Some of the collages contain these rushnyks – attributes of everyday life that accompany a person from birth to death. In popular culture, each ethnographic region had its system of signs, and its stylistics of rushnyks, the formation of which was certainly influenced by history. Often embroidery and other ways of decorating rushnyks turned into a kind of coded message, the meaning of which depended on the events that took place at the time of their creation. One way or another, the object has always had a connection with both personal history and the history of the people.

print katya lisova path through the dark
Katya Lisova “Path through the dark”

Dark times

Another work by Katya Lisova belongs to her next collage series “Dark times”, about which the artist says: “Path Through the Black.

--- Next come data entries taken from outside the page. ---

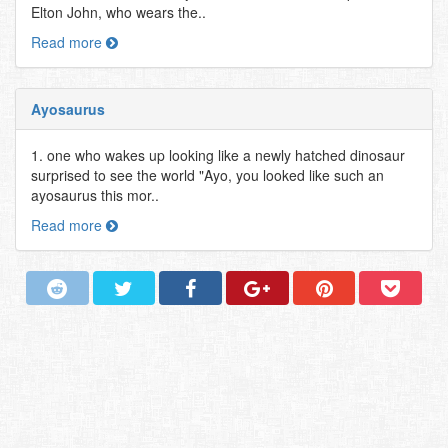
Elton John, who wears the..
Read more
Ayosaurus
1. one who wakes up looking like a newly hatched dinosaur
surprised to see the world "Ayo, you looked like such an
ayosaurus this mor..
Read more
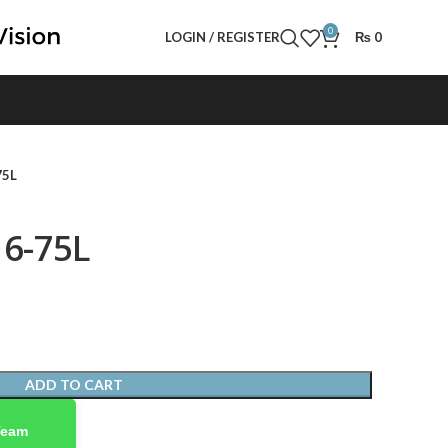
0
LOGIN / REGISTER
₨
0
75L
16-75L
ADD TO CART
Team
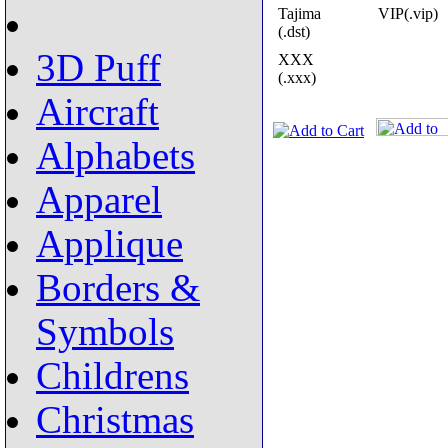
Tajima
VIP(.vip)
(.dst)
3D Puff
XXX
(.xxx)
Aircraft
Alphabets
Apparel
Applique
Borders &
Symbols
Childrens
Christmas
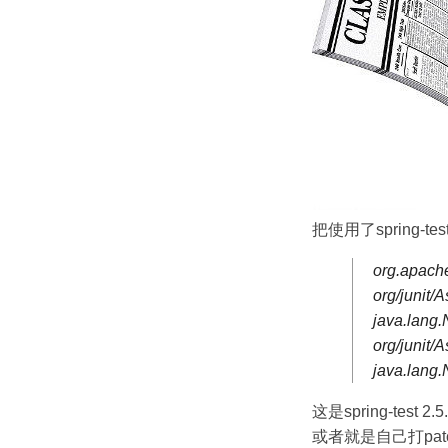
把使用了spring-test
org.apache
org/junit/
java.lang
org/junit
java.lang
这是spring-test 2
或者就是自己打patc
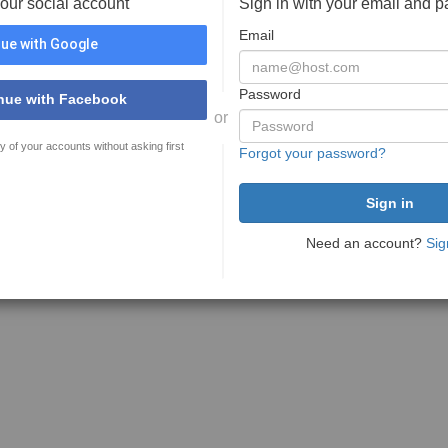
your social account
Sign in with your email and 
Email
ue with Google
Password
nue with Facebook
or
y of your accounts without asking first
Forgot your password?
Need an account?
Sig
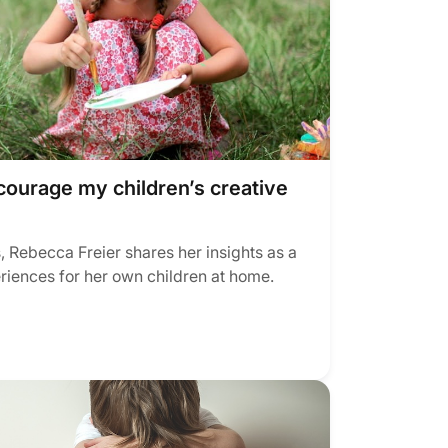
courage my children’s creative
, Rebecca Freier shares her insights as a
eriences for her own children at home.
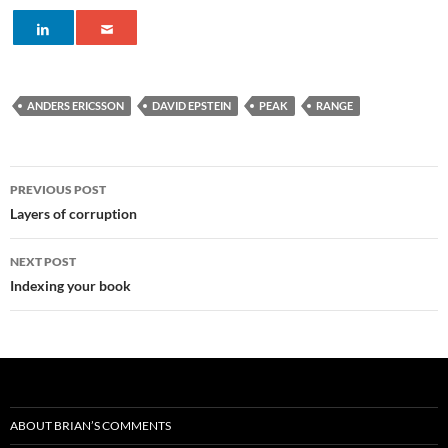
ANDERS ERICSSON
DAVID EPSTEIN
PEAK
RANGE
Post
PREVIOUS POST
navigation
Layers of corruption
NEXT POST
Indexing your book
ABOUT BRIAN’S COMMENTS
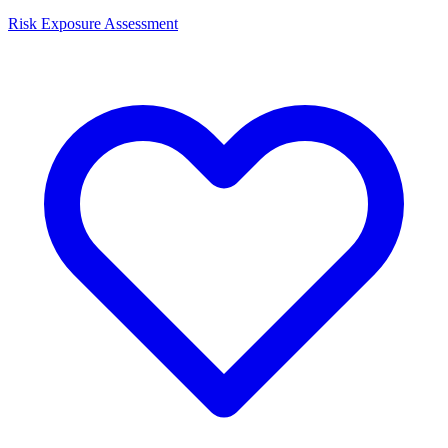
Risk Exposure Assessment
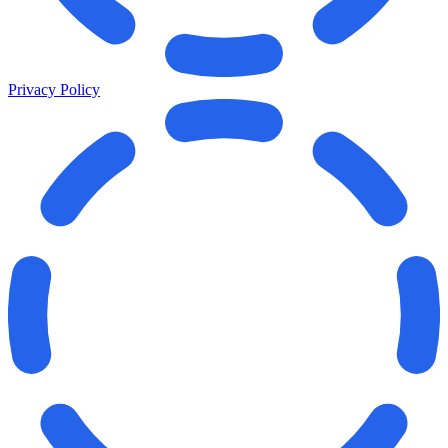
Privacy Policy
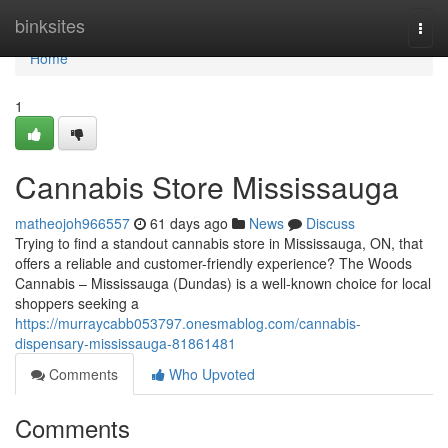
Home
binksites
Togg
navi
Home
1
Cannabis Store Mississauga
matheojoh966557
61 days ago
News
Discuss
Trying to find a standout cannabis store in Mississauga, ON, that
offers a reliable and customer-friendly experience? The Woods
Cannabis – Mississauga (Dundas) is a well-known choice for local
shoppers seeking a
https://murraycabb053797.onesmablog.com/cannabis-
dispensary-mississauga-81861481
Comments
Who Upvoted
Comments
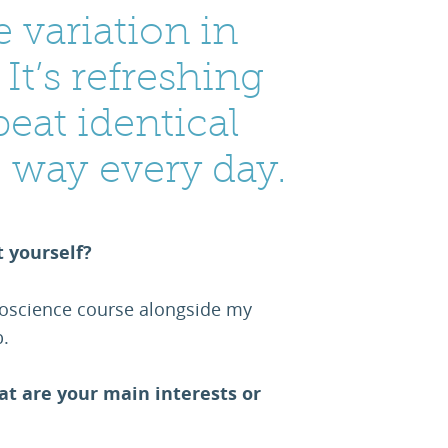
 variation in
It’s refreshing
peat identical
e way every day.
t yourself?
oscience course alongside my
.
at are your main interests or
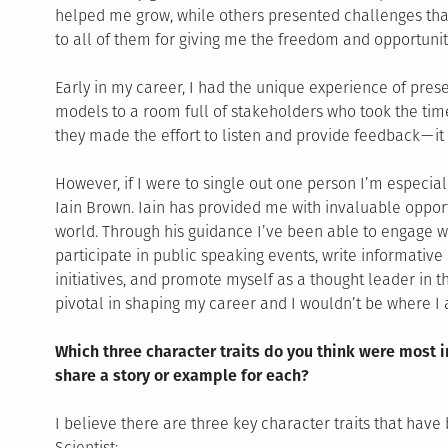
helped me grow, while others presented challenges that
to all of them for giving me the freedom and opportuniti
Early in my career, I had the unique experience of pre
models to a room full of stakeholders who took the time
they made the effort to listen and provide feedback — i
However, if I were to single out one person I’m especiall
Iain Brown. Iain has provided me with invaluable oppor
world. Through his guidance I’ve been able to engage wi
participate in public speaking events, write informative 
initiatives, and promote myself as a thought leader in t
pivotal in shaping my career and I wouldn’t be where I 
Which three character traits do you think were most 
share a story or example for each?
I believe there are three key character traits that hav
Scientist:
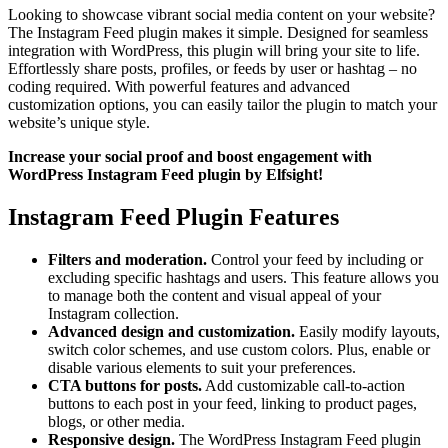
Looking to showcase vibrant social media content on your website?
The Instagram Feed plugin makes it simple. Designed for seamless
integration with WordPress, this plugin will bring your site to life.
Effortlessly share posts, profiles, or feeds by user or hashtag – no
coding required. With powerful features and advanced
customization options, you can easily tailor the plugin to match your
website’s unique style.
Increase your social proof and boost engagement with
WordPress Instagram Feed plugin by Elfsight!
Instagram Feed Plugin Features
Filters and moderation.
Control your feed by including or
excluding specific hashtags and users. This feature allows you
to manage both the content and visual appeal of your
Instagram collection.
Advanced design and customization.
Easily modify layouts,
switch color schemes, and use custom colors. Plus, enable or
disable various elements to suit your preferences.
CTA buttons for posts.
Add customizable call-to-action
buttons to each post in your feed, linking to product pages,
blogs, or other media.
Responsive design.
The WordPress Instagram Feed plugin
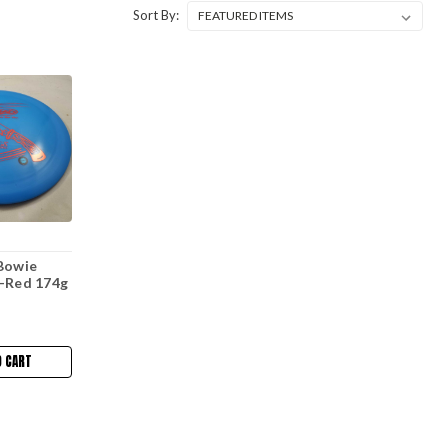
Sort By:
Bowie
e-Red 174g
O CART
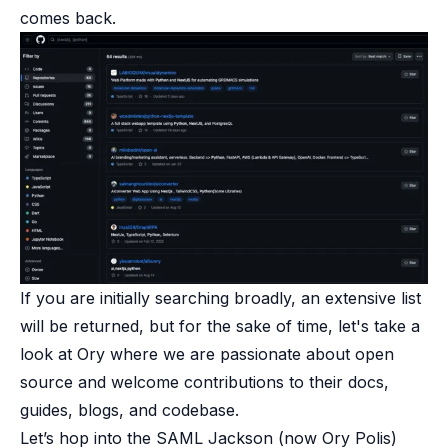
comes back.
If you are initially searching broadly, an extensive list
will be returned, but for the sake of time, let's take a
look at Ory where we are passionate about open
source and welcome contributions to their docs,
guides, blogs, and codebase.
Let’s hop into the
SAML Jackson
(now Ory Polis)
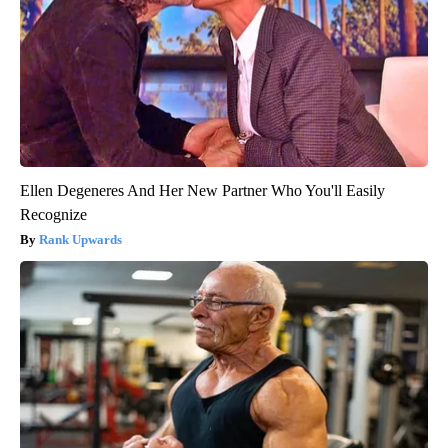
Ellen Degeneres And Her New Partner Who You'll Easily
Recognize
Rank Upwards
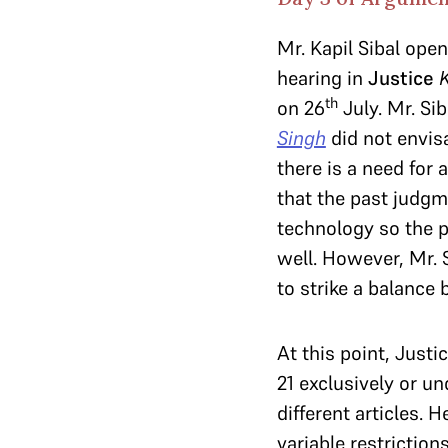
Mr. Kapil Sibal ope
hearing in
Justice
th
on 26
July. Mr. Si
Singh
did not envis
there is a need for a
that the past judgm
technology so the p
well. However, Mr. 
to strike a balance 
At this point, Justi
21 exclusively or un
different articles. 
variable restriction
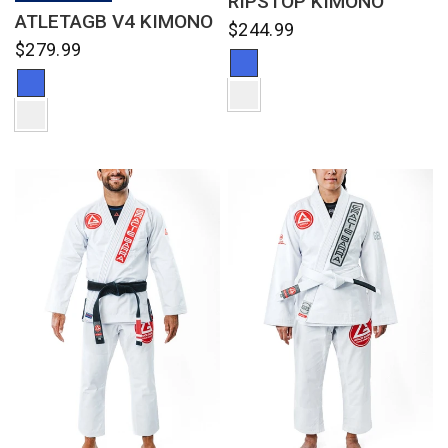
RIPSTOP KIMONO
ATLETAGB V4 KIMONO
$244.99
$279.99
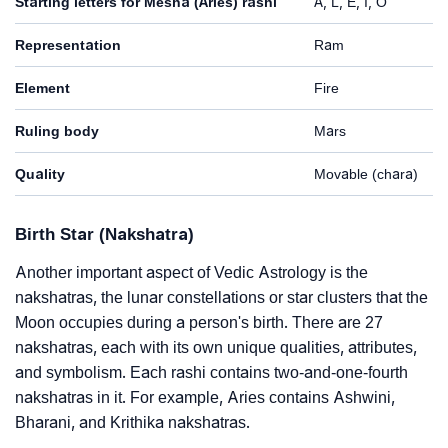
Starting letters for Mesha (Aries) rashi
A, L, E, I, O
Representation
Ram
Element
Fire
Ruling body
Mars
Quality
Movable (chara)
Birth Star (Nakshatra)
Another important aspect of Vedic Astrology is the
nakshatras, the lunar constellations or star clusters that the
Moon occupies during a person's birth. There are 27
nakshatras, each with its own unique qualities, attributes,
and symbolism. Each rashi contains two-and-one-fourth
nakshatras in it. For example, Aries contains Ashwini,
Bharani, and Krithika nakshatras.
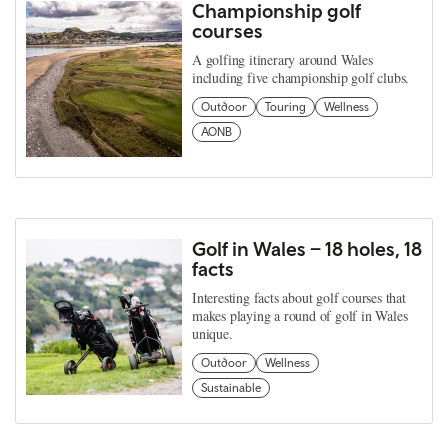
Championship golf
courses
A golfing itinerary around Wales
including five championship golf clubs.
Outdoor
Touring
Wellness
AONB
Golf in Wales – 18 holes, 18
facts
Interesting facts about golf courses that
makes playing a round of golf in Wales
unique.
Outdoor
Wellness
Sustainable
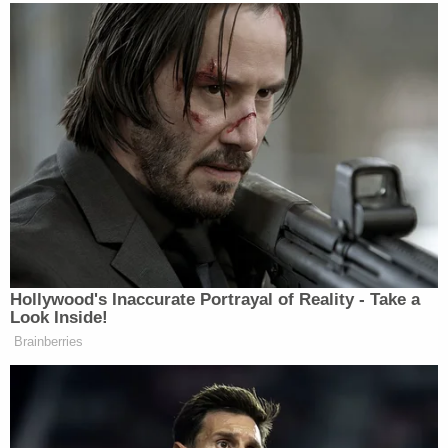
attorney
Andrea Keilan
. His next hearing has been
slated for Feb. 3, 2023, at Travis County's 460th
District Court in the Lone Star State's capital city.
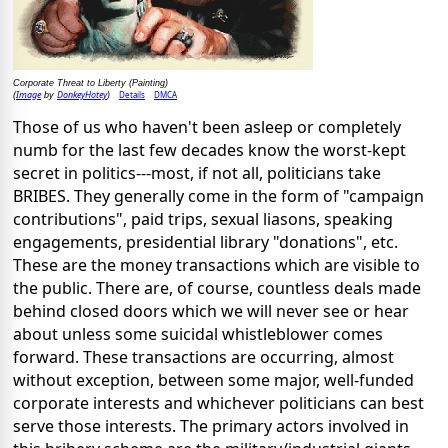
Corporate Threat to Liberty (Painting)
Image
DonkeyHotey
Details
DMCA
(
by
)
Those of us who haven't been asleep or completely
numb for the last few decades know the worst-kept
secret in politics---most, if not all, politicians take
BRIBES. They generally come in the form of "campaign
contributions", paid trips, sexual liasons, speaking
engagements, presidential library "donations", etc.
These are the money transactions which are visible to
the public. There are, of course, countless deals made
behind closed doors which we will never see or hear
about unless some suicidal whistleblower comes
forward. These transactions are occurring, almost
without exception, between some major, well-funded
corporate interests and whichever politicians can best
serve those interests. The primary actors involved in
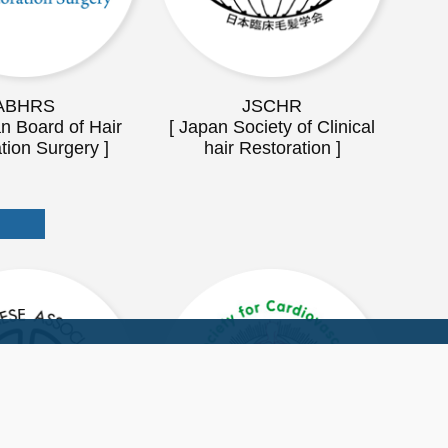
ABHRS
JSCHR
n Board of Hair
[ Japan Society of Clinical
tion Surgery ]
hair Restoration ]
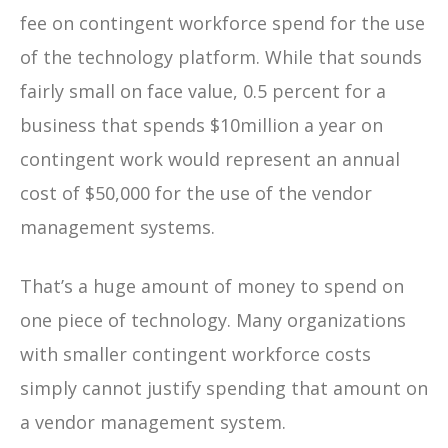
fee on contingent workforce spend for the use
of the technology platform. While that sounds
fairly small on face value, 0.5 percent for a
business that spends $10million a year on
contingent work would represent an annual
cost of $50,000 for the use of the vendor
management systems.
That’s a huge amount of money to spend on
one piece of technology. Many organizations
with smaller contingent workforce costs
simply cannot justify spending that amount on
a vendor management system.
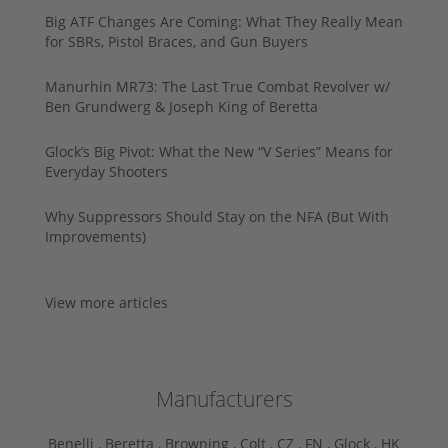
Big ATF Changes Are Coming: What They Really Mean
for SBRs, Pistol Braces, and Gun Buyers
Manurhin MR73: The Last True Combat Revolver w/
Ben Grundwerg & Joseph King of Beretta
Glock’s Big Pivot: What the New “V Series” Means for
Everyday Shooters
Why Suppressors Should Stay on the NFA (But With
Improvements)
View more articles
Manufacturers
Benelli ,
Beretta ,
Browning ,
Colt ,
CZ ,
FN ,
Glock ,
HK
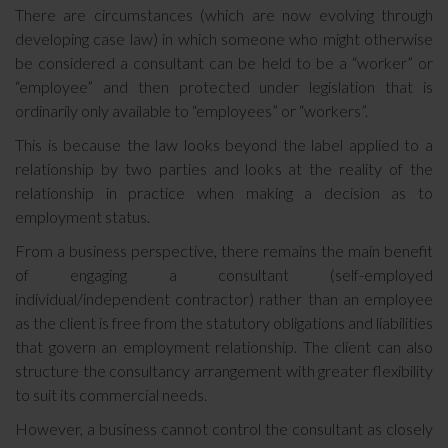
There are circumstances (which are now evolving through
developing case law) in which someone who might otherwise
be considered a consultant can be held to be a “worker” or
“employee” and then protected under legislation that is
ordinarily only available to “employees” or “workers”.
This is because the law looks beyond the label applied to a
relationship by two parties and looks at the reality of the
relationship in practice when making a decision as to
employment status.
From a business perspective, there remains the main benefit
of engaging a consultant (self-employed
individual/independent contractor) rather than an employee
as the client is free from the statutory obligations and liabilities
that govern an employment relationship. The client can also
structure the consultancy arrangement with greater flexibility
to suit its commercial needs.
However, a business cannot control the consultant as closely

And after darkness time sunshine will be bright as never before”. Here you can also find old photographs and folk embroidery, but the overall stylistics has become more sophisticated, introducing “drawn” graphic elements, fragments of Ukrainian fields and rivers shot by military drones, and anti-tank guns… The picture of hands refers to the iconic gestures of saints and connects a lofty sacred tradition with the vulnerability of the real human body.

In her digital collages, Katya has undoubtedly found an individual and distinctive artistic language and a unique intonation. She depicts a space-time continuum where the events of Ukraine’s past and present are mixed up, where ancestors in beautiful embroidered garments look on as war destroys the lives of their descendants (who, we might add, now wear traditional folk clothes in their ordinary lives with great affection, as if stitching together layers of time). Katya’s work has been presented in many exhibitions, has become evocative posters, and takes part in charity auctions to benefit the army.